Al-Serraj, che vive sotto la costante minaccia di Haftar, pronto a conquistare l'intero Paese, non ha apprezzato la mossa italiana. E pensare che Palazzo Chigi poteva ospitare un vero colpo da maestro, almeno a livello diplomatico: far parlare le due parti, ricevendole separatamente in territorio neutrale, e permettendo a Conte di rappresentare le ragioni dell'uno e dell'altro leader. Al-Serraj, però, si limita ad andare a Bruxelles, per incontrare l'Alto rappresentante della politica estera Josep Borrell e il presidente del Parlamento europeo David Sassoli.
E il ministro dell'Interno di al-Serraj, Fathi Bashagha, smentisce con forza anche solo l'idea di un incontro romano. "Questa è solo propaganda che arriva da alcune parti in Italia, ed è finanziata dagli Emirati arabi uniti", dice alla televisione libica Alahrar. Durissimo anche l'ambasciatore di Tripoli a Bruxelles, Hafid Qaddour, secondo cui "non ci sarà alcun dialogo o incontro con il criminale Khalifa Haftar".
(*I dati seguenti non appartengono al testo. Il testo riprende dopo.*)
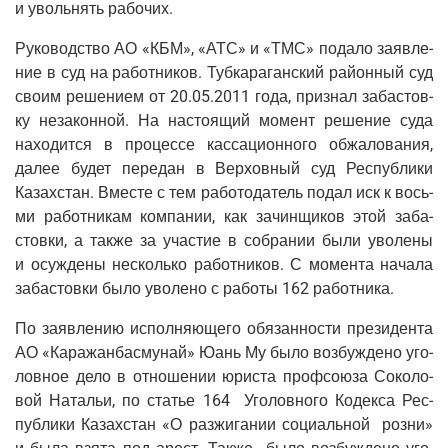
и уволь­нять рабочих.
Руко­вод­ство АО «КБМ», «АТС» и «ТМС» пода­ло заяв­ле­
ние в суд на работ­ни­ков. Туб­ка­ра­ган­ский рай­он­ный суд
сво­им реше­ни­ем от 20.05.2011 года, при­знал заба­стов­
ку неза­кон­ной. На насто­я­щий момент реше­ние суда
нахо­дит­ся в про­цес­се кас­са­ци­он­но­го обжа­ло­ва­ния,
далее будет пере­дан в Вер­хов­ный суд Рес­пуб­ли­ки
Казах­стан. Вме­сте с тем рабо­то­да­тель подал иск к вось­
ми работ­ни­кам ком­па­нии, как зачин­щи­ков этой заба­
стов­ки, а так­же за уча­стие в собра­нии были уво­ле­ны
и осуж­де­ны несколь­ко работ­ни­ков. С момен­та нача­ла
заба­стов­ки было уво­ле­но с рабо­ты 162 работника.
По заяв­ле­нию испол­ня­ю­ще­го обя­зан­но­сти пре­зи­ден­та
АО «Кара­жан­бас­му­най» Юань Му было воз­буж­де­но уго­
лов­ное дело в отно­ше­нии юри­ста проф­со­ю­за Соко­ло­
вой Ната­льи, по ста­тье 164 Уго­лов­но­го Кодек­са Рес­
пуб­ли­ки Казах­стан «О раз­жи­га­нии соци­аль­ной роз­ни»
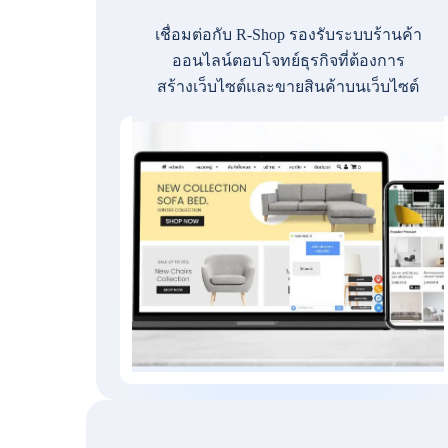
เชื่อมต่อกับ R-Shop รองรับระบบร้านค้า
ออนไลน์ตอบโจทย์ธุรกิจที่ต้องการ
สร้างเว็บไซต์และขายสินค้าบนเว็บไซต์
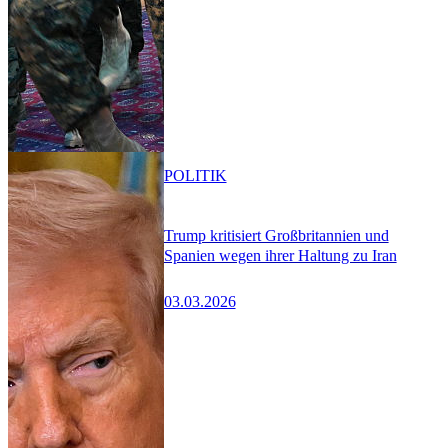
POLITIK
Trump kritisiert Großbritannien und
Spanien wegen ihrer Haltung zu Iran
03.03.2026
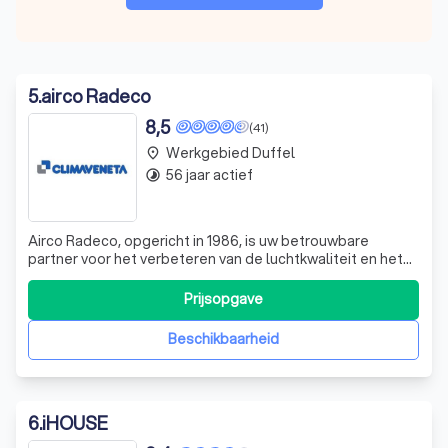
5
.
airco Radeco
8,5
(41)
Werkgebied Duffel
place
56 jaar actief
timelapse
Airco Radeco, opgericht in 1986, is uw betrouwbare
partner voor het verbeteren van de luchtkwaliteit en het
algemene klimaat in uw woning, winkel, kantoor,
productieruimtes en sportcentra. Wij zijn gespecialiseerd
Prijsopgave
in het filteren van stof, pollen en huismijt om de lucht
geschikter te maken om in te
Beschikbaarheid
6
.
iHOUSE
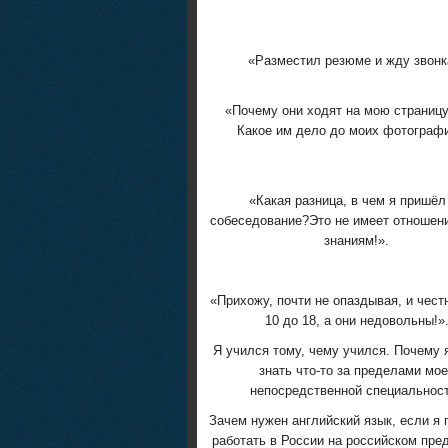
«Разместил резюме и жду звонк
«Почему они ходят на мою страницу
Какое им дело до моих фотограф
«Какая разница, в чем я пришёл
собеседование?Это не имеет отношен
знаниям!».
«Прихожу, почти не опаздывая, и чест
10 до 18, а они недовольны!»
Я учился тому, чему учился. Почему 
знать что-то за пределами мое
непосредственной специальнос
Зачем нужен английский язык, если я
работать в России на российском пре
Non ha più fortuna la missione, parallela a quella di Conte, portata avanti dal ministro degli Esteri Luigi Di Maio, al Cairo per una riunione con Francia, Egitto, Cipro e Grecia. Il responsabile della Farnesina, a sentire il suo staff, si batte per "smussare la dura posizione degli altri Paesi nei confronti di turchi e Serraj", pronti ad un duro confronto militare contro Haftar. Roma, che chiedeva un documento più morbido forse proprio per non sembrare troppo schierata al fianco del generale, non viene ascoltata.
L'Italia, quindi, decide di non firmare la dichiarazione conclusiva della riunione egiziana, considerandola troppo sbilanciata. Di Maio spiega che "non dobbiamo spaccare l'Unione europea", che potrà tentare di parlare con una voce sola al Consiglio dei ministri Ue di venerdì. L'auspicio è che si possa portare avanti il cosiddetto processo di Berlino, che punta ad organizzare una conferenza di pacificazione della Libia. Ma, come ammette lo stesso Di Maio, "non serve solo una conferenza ma anche -e soprattutto. un risultato concreto". Risultato che, al momento, resta ancora un miraggio lontano.